## TASK TO COMPLETE
Find every line below with the string "Wasserburg" and pick it out.

## DATA SUPPLIED

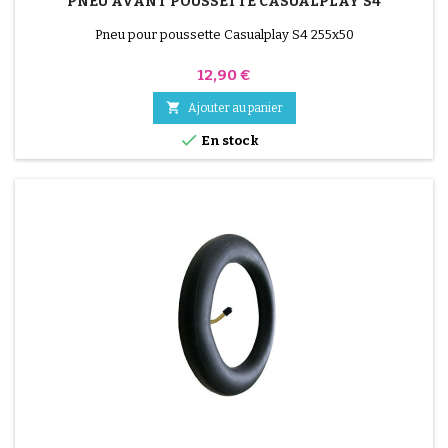
PNEU AVANT POUSSETTE CASUALPLAY S4
Pneu pour poussette Casualplay S4 255x50
Prix
12,90 €

Ajouter au panier

En stock
(4 avis)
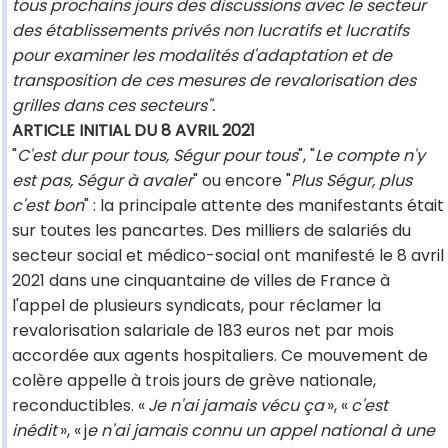
tous prochains jours des discussions avec le secteur
des établissements privés non lucratifs et lucratifs
pour examiner les modalités d'adaptation et de
transposition de ces mesures de revalorisation des
grilles dans ces secteurs".
ARTICLE INITIAL DU 8 AVRIL 2021
"
C'est dur pour tous, Ségur pour tous
", "
Le compte n'y
est pas, Ségur à avaler
" ou encore "
Plus Ségur, plus
c'est bon
" : la principale attente des manifestants était
sur toutes les pancartes. Des milliers de salariés du
secteur social et médico-social ont manifesté le 8 avril
2021 dans une cinquantaine de villes de France à
l'appel de plusieurs syndicats, pour réclamer la
revalorisation salariale de 183 euros net par mois
accordée aux agents hospitaliers. Ce mouvement de
colère appelle à trois jours de grève nationale,
reconductibles. «
Je n'ai jamais vécu ça
», «
c'est
inédit
», « j
e n'ai jamais connu un appel national à une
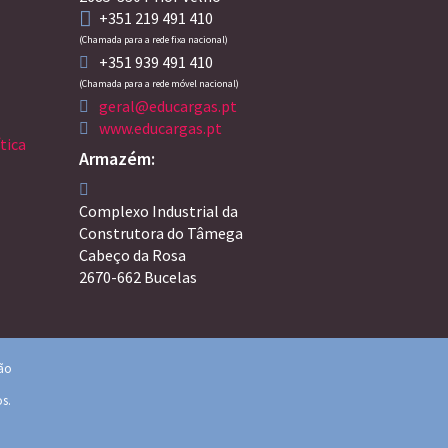
+351 219 491 410
(Chamada para a rede fixa nacional)
+351 939 491 410
(Chamada para a rede móvel nacional)
geral@educargas.pt
www.educargas.pt
tica
Armazém:
Complexo Industrial da
Construtora do Tâmega
Cabeço da Rosa
2670-662 Bucelas
ção
os.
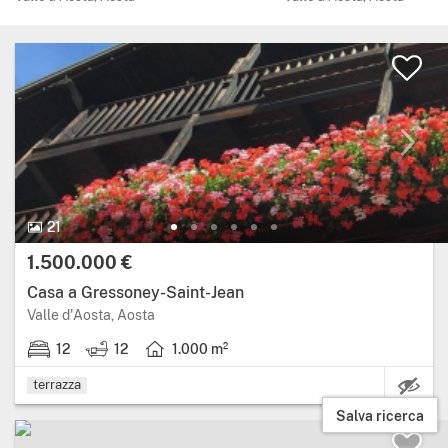
21 Foto.
21
Prezzo:
1.500.000 €
Casa a Gressoney-Saint-Jean
Regione: Valle d'Aosta, provincia: Aosta.
Valle d'Aosta, Aosta
12
12
1.000 m²
12 stanze da letto.
12 bagni.
Superficie abitabile: 1.000 metri quadrati.
terrazza
Salva ricerca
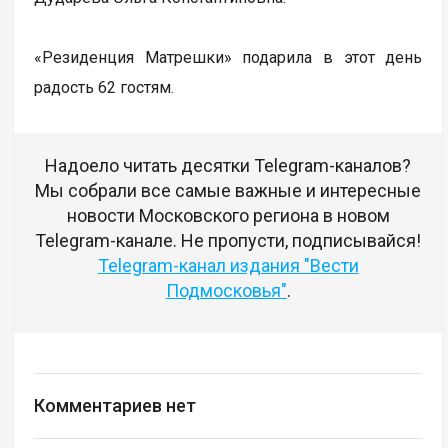
«Резиденция Матрешки» подарила в этот день
радость 62 гостям.
Надоело читать десятки Telegram-каналов?
Мы собрали все самые важные и интересные
новости Московского региона в новом
Telegram-канале. Не пропусти, подписывайся!
Telegram-канал издания "Вести
Подмосковья"
.
Комментариев нет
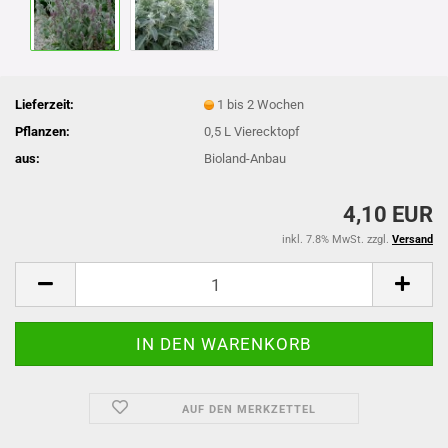
Lieferzeit:
1 bis 2 Wochen
Pflanzen:
0,5 L Vierecktopf
aus:
Bioland-Anbau
4,10 EUR
inkl. 7.8% MwSt. zzgl.
Versand
AUF DEN MERKZETTEL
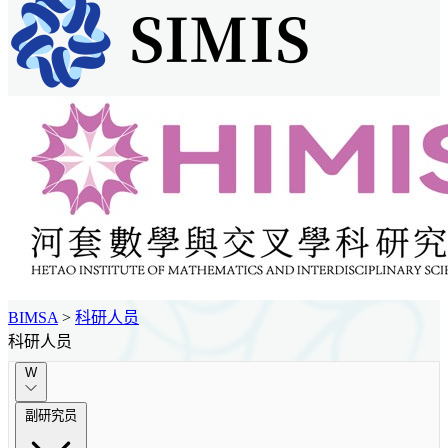
BIMSA
>
科研人员
科研人员
W
副研究员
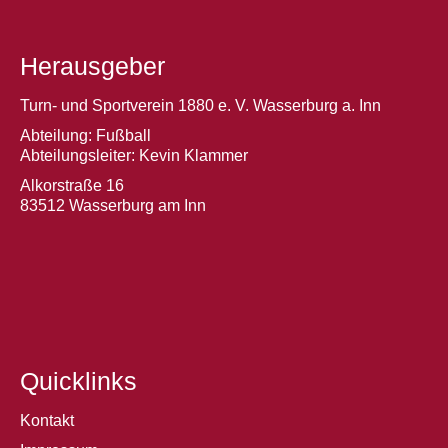
Herausgeber
Turn- und Sportverein 1880 e. V. Wasserburg a. Inn
Abteilung: Fußball
Abteilungsleiter: Kevin Klammer
Alkorstraße 16
83512 Wasserburg am Inn
Quicklinks
Kontakt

## TASK SOLUTION
Turn- und Sportverein 1880 e. V. Wasserburg a. Inn
83512 Wasserburg am Inn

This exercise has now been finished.